The other question is whether it’s not the timing of a splurge at all but just a frugality from the front office that will never be willing to “go crazy” at any time to bring in a premium free agent.
This is a little more frustrating to the Blue Jays fan base, knowing that the organization has lots of money to spend should it choose to do so, particularly since the last time the club opened the pocketbook and started winning, the fans came out in droves.
The problem that I have with this approach is that if the Blue Jays want to limit their exposure to big contracts that don’t pay off in the final years, they will have to make trades.
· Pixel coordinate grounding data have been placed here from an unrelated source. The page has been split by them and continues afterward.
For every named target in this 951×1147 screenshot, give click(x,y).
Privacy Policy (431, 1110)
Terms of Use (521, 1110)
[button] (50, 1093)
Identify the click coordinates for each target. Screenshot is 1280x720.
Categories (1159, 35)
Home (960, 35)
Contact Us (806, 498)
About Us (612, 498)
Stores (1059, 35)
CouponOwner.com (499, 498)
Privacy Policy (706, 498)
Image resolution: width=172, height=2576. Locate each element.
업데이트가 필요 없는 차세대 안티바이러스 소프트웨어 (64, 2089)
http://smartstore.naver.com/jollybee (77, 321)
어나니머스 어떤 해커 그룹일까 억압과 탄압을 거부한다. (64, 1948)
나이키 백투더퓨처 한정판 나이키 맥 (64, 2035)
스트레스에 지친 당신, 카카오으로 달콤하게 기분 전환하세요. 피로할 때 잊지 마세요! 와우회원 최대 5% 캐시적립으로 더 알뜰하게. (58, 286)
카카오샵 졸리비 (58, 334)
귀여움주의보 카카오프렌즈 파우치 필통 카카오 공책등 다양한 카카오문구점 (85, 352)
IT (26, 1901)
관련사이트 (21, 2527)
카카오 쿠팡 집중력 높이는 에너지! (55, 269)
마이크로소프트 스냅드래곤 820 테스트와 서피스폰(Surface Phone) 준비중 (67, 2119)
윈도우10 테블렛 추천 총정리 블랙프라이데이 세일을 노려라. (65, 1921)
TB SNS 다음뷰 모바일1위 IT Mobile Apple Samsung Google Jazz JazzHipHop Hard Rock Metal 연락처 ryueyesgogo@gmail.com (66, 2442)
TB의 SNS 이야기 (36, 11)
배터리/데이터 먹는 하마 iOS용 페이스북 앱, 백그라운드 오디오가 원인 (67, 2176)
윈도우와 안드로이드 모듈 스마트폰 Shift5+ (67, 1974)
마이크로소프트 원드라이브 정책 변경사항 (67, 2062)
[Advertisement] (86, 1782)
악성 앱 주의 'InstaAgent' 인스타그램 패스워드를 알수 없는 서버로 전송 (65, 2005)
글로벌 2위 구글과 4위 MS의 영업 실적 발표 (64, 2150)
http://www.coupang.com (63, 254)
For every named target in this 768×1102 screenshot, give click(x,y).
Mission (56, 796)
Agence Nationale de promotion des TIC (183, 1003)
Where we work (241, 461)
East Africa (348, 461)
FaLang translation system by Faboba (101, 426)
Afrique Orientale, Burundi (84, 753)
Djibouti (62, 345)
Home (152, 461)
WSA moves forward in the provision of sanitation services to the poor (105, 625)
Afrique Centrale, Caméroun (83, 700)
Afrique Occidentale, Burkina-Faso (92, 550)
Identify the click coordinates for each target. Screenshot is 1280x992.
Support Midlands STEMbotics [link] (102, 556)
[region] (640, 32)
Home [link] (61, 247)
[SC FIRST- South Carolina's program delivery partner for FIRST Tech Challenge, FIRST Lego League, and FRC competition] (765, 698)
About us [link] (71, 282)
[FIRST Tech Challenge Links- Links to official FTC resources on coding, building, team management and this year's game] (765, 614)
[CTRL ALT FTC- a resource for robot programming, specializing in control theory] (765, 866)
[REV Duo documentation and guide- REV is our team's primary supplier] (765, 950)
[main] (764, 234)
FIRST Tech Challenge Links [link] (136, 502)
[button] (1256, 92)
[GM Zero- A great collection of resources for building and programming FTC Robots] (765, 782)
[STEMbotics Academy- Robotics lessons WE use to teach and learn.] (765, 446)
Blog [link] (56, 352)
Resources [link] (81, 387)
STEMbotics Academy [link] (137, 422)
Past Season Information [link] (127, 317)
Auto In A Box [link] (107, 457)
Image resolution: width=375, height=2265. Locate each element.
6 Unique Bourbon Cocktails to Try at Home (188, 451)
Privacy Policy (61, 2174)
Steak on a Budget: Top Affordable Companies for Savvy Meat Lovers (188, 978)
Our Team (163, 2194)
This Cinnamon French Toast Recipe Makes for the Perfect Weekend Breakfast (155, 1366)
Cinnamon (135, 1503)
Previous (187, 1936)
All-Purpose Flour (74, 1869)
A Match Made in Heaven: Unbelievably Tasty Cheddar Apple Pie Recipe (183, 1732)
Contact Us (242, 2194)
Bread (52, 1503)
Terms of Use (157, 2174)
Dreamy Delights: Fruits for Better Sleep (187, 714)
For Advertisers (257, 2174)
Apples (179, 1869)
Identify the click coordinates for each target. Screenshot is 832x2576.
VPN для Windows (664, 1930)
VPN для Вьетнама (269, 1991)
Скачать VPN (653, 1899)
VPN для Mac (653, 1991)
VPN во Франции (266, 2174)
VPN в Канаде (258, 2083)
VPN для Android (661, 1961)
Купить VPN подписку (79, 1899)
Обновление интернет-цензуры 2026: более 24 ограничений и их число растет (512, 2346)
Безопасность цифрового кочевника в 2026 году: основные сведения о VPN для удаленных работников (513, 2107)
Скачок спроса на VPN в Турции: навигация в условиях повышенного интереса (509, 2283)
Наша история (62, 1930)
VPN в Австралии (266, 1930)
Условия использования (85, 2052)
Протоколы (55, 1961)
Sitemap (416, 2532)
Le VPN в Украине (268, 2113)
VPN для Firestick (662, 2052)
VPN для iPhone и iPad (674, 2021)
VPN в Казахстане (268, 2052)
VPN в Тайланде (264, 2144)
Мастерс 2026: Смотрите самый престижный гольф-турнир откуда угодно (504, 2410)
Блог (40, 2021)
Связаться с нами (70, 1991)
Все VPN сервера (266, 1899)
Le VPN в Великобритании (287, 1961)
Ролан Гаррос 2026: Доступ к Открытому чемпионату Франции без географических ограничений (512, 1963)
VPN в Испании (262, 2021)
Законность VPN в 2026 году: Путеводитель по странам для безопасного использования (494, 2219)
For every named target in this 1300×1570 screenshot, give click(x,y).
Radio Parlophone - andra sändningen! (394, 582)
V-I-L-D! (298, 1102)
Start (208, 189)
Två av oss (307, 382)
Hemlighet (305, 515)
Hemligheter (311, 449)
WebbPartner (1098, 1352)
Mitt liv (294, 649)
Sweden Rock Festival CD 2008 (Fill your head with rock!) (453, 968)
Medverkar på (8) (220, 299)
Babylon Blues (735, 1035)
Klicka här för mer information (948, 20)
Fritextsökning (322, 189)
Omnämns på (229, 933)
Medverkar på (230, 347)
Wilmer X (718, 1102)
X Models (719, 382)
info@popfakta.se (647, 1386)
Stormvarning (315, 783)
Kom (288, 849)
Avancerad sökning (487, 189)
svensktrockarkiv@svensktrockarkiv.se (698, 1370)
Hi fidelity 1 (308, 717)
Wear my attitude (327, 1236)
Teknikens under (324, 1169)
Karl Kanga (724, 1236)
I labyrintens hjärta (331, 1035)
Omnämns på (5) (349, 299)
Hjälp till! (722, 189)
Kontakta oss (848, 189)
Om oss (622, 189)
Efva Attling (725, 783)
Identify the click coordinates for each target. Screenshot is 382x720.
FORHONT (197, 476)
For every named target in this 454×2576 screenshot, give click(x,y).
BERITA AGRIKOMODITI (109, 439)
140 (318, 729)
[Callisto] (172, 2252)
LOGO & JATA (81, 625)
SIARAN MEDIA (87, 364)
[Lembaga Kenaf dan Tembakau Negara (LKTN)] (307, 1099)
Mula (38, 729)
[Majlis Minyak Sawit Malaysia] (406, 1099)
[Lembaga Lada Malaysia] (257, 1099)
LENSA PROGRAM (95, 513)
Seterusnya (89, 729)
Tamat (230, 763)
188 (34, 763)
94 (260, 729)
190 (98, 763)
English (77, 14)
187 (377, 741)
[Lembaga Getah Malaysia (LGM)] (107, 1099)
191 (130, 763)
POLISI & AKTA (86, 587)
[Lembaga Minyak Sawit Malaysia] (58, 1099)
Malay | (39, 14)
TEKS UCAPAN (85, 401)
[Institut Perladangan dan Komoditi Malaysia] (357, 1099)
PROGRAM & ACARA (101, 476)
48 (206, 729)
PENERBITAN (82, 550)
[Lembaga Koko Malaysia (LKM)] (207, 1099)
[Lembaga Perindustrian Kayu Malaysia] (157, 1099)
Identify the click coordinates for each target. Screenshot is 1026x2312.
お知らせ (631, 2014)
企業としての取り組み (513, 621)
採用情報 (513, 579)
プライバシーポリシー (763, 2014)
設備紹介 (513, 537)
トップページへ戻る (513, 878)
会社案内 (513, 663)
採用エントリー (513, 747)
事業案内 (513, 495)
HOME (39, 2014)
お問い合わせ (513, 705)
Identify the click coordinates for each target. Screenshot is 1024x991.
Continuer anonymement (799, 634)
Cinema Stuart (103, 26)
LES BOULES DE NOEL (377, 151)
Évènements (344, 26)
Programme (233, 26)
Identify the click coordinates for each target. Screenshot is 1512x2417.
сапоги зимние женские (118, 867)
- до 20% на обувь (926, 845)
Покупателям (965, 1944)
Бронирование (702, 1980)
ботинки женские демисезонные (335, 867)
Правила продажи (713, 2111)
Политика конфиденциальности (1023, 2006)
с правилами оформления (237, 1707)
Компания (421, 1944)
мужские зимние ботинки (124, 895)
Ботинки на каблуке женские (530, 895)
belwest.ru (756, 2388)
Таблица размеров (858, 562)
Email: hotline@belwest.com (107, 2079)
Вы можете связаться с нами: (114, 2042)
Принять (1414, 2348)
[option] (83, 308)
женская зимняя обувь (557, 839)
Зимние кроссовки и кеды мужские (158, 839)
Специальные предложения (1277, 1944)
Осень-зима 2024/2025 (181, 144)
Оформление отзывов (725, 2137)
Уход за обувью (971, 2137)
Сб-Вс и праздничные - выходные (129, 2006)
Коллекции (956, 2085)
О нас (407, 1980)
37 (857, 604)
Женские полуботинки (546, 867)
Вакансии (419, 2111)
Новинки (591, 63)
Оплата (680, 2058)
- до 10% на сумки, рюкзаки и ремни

And, as someone who writes about the minor leagues, I always lament the trades that send our prospects away.
It’s been hit and miss with some prized prospects struggling in the majors (Jeff Hoffman, Daniel Norris), while very few have really been successful like Matt Boyd was last year. Still, it’s hard to give up on guys who you have watched and believe in when the return can be a mid-rotation starter at the major league level.
So we’re left wondering which philosophy will the Shapiro/Atkins regime embrace. Will they go a little crazy to overpay and get quality MLB pitchers as free agents when they feel the time is right? Or will the time never be “right” to overpay free agents and they’ll content themselves to building the system and then trading from it to get controllable players dealing from the system? The next year and a half will be very telling as to what they decide to do.